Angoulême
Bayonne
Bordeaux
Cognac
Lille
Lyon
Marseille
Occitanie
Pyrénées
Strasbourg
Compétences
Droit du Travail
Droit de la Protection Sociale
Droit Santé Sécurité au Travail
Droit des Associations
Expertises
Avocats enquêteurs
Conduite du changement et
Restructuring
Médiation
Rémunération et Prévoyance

□ □ □ □ □

-- TASK DIRECTIONS --
Your answer must be the full listing, copied exactly.

-- COMPLETED TASK --
Angoulême
Bayonne
Bordeaux
Cognac
Lille
Lyon
Marseille
Occitanie
Pyrénées
Strasbourg
Compétences
Droit du Travail
Droit de la Protection Sociale
Droit Santé Sécurité au Travail
Droit des Associations
Expertises
Avocats enquêteurs
Conduite du changement et
Restructuring
Médiation
Rémunération et Prévoyance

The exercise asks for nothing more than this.